Verifiable Forgetting in Multi-Tier Memory Systems via Tier-Specific Mutual-Information Thresholds
A Technical Note — Defensive Publication
A defensive publication on a tier-specific mutual-information threshold method for verifying record deletion in multi-tier memory systems used in agentic AI products. Establishes prior art under § 3 Abs. 1 PatG, Art. 54 (2) EPC, and 35 USC § 102(a)(1).
Verifiable Forgetting in Multi-Tier Memory Systems via Tier-Specific Mutual-Information Thresholds
A Technical Note · Defensive Publication
Author: HEINI Operations UG, trademark holder of HEINI® Contact: Book via Susi Version: 1.0 Published: 2026-05-06 License: CC0 1.0 Universal (Public Domain Dedication, with the dedication scope defined in Section 8 below) DOI (this version): 10.5281/zenodo.20054270 Concept DOI (all versions): 10.5281/zenodo.20054269 Trademark notice: HEINI® is a registered trademark at the DPMA, registration number 30 2026 214 789, classes 09, 35, 42, registered 25.03.2026. Holder details in the imprint.
Abstract
This technical note describes a method for empirically verifying the deletion of a record from a multi-tier memory system used in agentic AI products. The method is targeted at regulated deployments under GDPR Article 17 and EU AI Act Article 10 in scenarios where conventional procedural deletion confirmations are insufficient because residual statistical information about the deleted record may persist in derived representations such as embeddings, attention patterns, or fine-tuning gradients. The contribution is a tier-specific mutual-information threshold chain combining a configurable estimator family with a sensitivity-classification-driven threshold lookup and an automatic re-training or re-indexing trigger. The note is published to establish prior art under § 3 Abs. 1 PatG, Art. 54 (2) EPC, and 35 USC § 102 (a)(1) for the purposes of any subsequent patent application by third parties regarding the specific embodiment described herein.

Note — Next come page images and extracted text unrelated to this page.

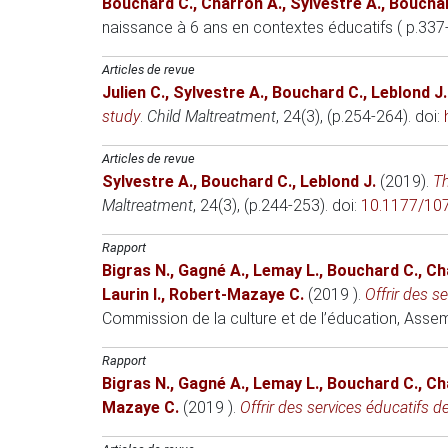
Bouchard C.
,
Charron A.
,
Sylvestre A.
,
Bouchar
naissance à 6 ans en contextes éducatifs ( p.337
Articles de revue
Julien C.
,
Sylvestre A.
,
Bouchard C.
,
Leblond J.
study
.
Child Maltreatment
, 24(3), (p.254-264). doi:
Articles de revue
Sylvestre A.
,
Bouchard C.
,
Leblond J.
(2019)
.
Th
Maltreatment
, 24(3), (p.244-253). doi:
10.1177/10
Rapport
Bigras N.
,
Gagné A.
,
Lemay L.
,
Bouchard C.
,
Ch
Laurin I.
,
Robert-Mazaye C.
(2019 )
.
Offrir des s
Commission de la culture et de l’éducation, Ass
Rapport
Bigras N.
,
Gagné A.
,
Lemay L.
,
Bouchard C.
,
Ch
Mazaye C.
(2019 )
.
Offrir des services éducatifs de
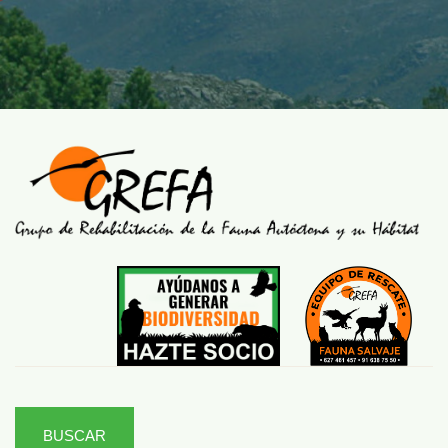
BUSCAR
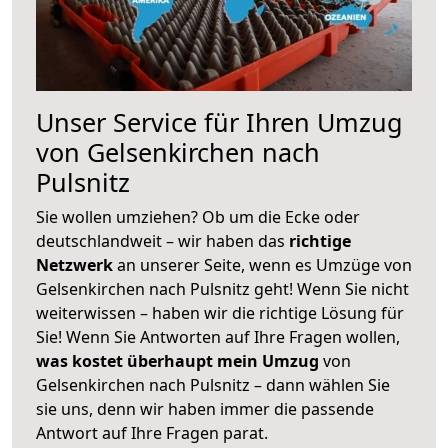
Unser Service für Ihren Umzug
von Gelsenkirchen nach
Pulsnitz
Sie wollen umziehen? Ob um die Ecke oder
deutschlandweit – wir haben das
richtige
Netzwerk
an unserer Seite, wenn es Umzüge von
Gelsenkirchen nach Pulsnitz geht! Wenn Sie nicht
weiterwissen – haben wir die richtige Lösung für
Sie! Wenn Sie Antworten auf Ihre Fragen wollen,
was kostet überhaupt mein Umzug
von
Gelsenkirchen nach Pulsnitz – dann wählen Sie
sie uns, denn wir haben immer die passende
Antwort auf Ihre Fragen parat.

1. Background and prior art
The problem of demonstrable deletion in machine-learning systems has been studied under multiple terminology conventions, including machine unlearning, certified removal, and verifiable forgetting. A non-exhaustive selection of prior work that informs the present note is listed below.
- Eisenhofer, T. et al. (2022). Verifiable and Provably Secure Machine Unlearning. arXiv:2210.09126.
- Li, Y. et al. (2025). AuditableLLM: Auditable Forgetting in Large Language Models. Electronics, 15(1), 56. DOI: 10.3390/electronics15010056.
- European Data Protection Supervisor (2023). TechSonar Report: Machine Unlearning.
- Kraskov, A., Stögbauer, H., Grassberger, P. (2004). Estimating Mutual Information. Physical Review E, 69, 066138.
- Belghazi, M. et al. (2018). MINE: Mutual Information Neural Estimation. Proc. ICML 2018.
- van den Oord, A. et al. (2018). Representation Learning with Contrastive Predictive Coding (InfoNCE). arXiv:1807.03748.
- Mironov, I. (2017). Rényi Differential Privacy. Proc. CSF 2017.
- Packer, C. et al. (2023). MemGPT: Towards LLMs as Operating Systems. arXiv:2310.08560.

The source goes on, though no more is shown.